Copy nothing from the entries below except the lines from the one containing "Jei norite padidinti pardavimus, Kliken siūlo" through the one containing "250 USD mėnesio biudžetą tik už vieną dolerį.", and copy those exactly.

Data:

↓

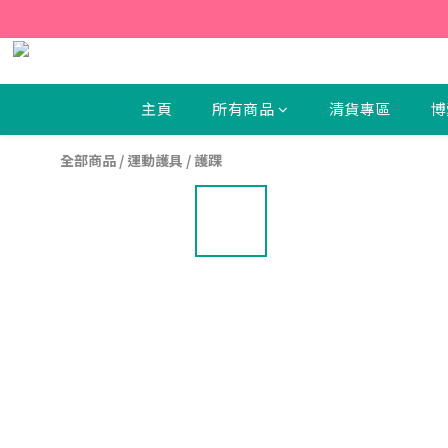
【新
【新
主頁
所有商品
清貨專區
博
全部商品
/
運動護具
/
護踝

↑
↓

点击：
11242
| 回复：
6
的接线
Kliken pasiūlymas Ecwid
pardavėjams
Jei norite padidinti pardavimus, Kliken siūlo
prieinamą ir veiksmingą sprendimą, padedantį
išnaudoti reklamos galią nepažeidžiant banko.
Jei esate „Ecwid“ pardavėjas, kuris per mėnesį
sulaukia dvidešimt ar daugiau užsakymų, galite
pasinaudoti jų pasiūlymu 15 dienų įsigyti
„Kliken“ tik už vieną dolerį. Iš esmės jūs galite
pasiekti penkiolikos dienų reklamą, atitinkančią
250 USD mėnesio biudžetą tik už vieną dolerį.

↑

Answer to this problem:
Jei norite padidinti pardavimus, Kliken siūlo
prieinamą ir veiksmingą sprendimą, padedantį
išnaudoti reklamos galią nepažeidžiant banko.
Jei esate „Ecwid“ pardavėjas, kuris per mėnesį
sulaukia dvidešimt ar daugiau užsakymų, galite
pasinaudoti jų pasiūlymu 15 dienų įsigyti
„Kliken“ tik už vieną dolerį. Iš esmės jūs galite
pasiekti penkiolikos dienų reklamą, atitinkančią
250 USD mėnesio biudžetą tik už vieną dolerį.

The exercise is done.